This chapter reports on a study that used self-organizing maps to detect clusters and the dominating variables in these clusters in the high-dimensional data set being analyzed. This approach can be used in preliminary data mining, when the hypothesis is being formulated and there is no prior knowledge about the data.
Analyzing high-dimensional data sets is a nontrivial task. A wide variety of methods, for example glyphs, scatter plots, parallel coordinate plots, and VERI [1], have been suggested. This chapter uses a graphical map display in which the proximity of the location represents the similarity of the data points. This is done using a self-organizing map (SOM) algorithm. The graphical display is a grid of map units. Each unit has an associated model vector, defining the points of the data set associated with the unit under consideration, and with a dimensionality that is the same as that of the data set. The model vector is computed in an iterative process that is either batch or stochastic.

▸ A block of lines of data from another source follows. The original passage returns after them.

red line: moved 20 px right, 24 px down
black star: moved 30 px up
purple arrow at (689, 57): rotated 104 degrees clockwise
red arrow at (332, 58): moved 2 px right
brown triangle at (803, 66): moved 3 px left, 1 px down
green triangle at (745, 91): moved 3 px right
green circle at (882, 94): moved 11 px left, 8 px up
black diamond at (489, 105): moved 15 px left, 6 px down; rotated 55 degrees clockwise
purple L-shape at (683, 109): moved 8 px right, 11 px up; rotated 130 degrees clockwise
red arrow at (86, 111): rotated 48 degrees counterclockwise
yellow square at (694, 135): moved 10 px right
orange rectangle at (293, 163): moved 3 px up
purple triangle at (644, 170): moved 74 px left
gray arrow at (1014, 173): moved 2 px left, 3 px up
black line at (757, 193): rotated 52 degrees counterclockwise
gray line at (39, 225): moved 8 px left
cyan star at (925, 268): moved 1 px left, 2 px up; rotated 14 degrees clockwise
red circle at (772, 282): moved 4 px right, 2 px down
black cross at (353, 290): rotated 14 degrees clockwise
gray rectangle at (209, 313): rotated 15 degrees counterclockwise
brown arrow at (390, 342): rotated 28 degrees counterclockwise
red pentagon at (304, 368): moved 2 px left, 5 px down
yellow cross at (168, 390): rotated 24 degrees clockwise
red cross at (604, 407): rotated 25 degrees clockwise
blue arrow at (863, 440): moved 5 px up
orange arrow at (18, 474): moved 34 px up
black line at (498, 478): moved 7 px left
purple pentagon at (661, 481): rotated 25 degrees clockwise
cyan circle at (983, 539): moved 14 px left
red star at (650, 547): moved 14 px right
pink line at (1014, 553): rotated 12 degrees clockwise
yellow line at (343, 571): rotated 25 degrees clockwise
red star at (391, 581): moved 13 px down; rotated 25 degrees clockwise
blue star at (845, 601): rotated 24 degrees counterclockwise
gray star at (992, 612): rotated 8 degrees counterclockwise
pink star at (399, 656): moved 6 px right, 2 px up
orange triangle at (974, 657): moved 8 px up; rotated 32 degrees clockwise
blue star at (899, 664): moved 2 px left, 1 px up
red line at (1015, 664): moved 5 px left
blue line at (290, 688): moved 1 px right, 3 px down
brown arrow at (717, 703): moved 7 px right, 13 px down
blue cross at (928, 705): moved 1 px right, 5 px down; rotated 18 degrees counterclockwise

Kaski, Nikkilä, and Kohonen developed a SOM system for textual databases, called WEBSOM, and it was able to detect a new category in the patent data. A new method is suggested for detecting and visualizing gaps between clusters. By means of a contribution profile, the contribution of the set of variables in a cluster can be evaluated. The areas where the contribution of all the variables is similar can be grouped together while characterizing the cluster.
The chapter is well written, with appropriate examples and figures. The only drawback is that the introduction does not mention what the later sections cover.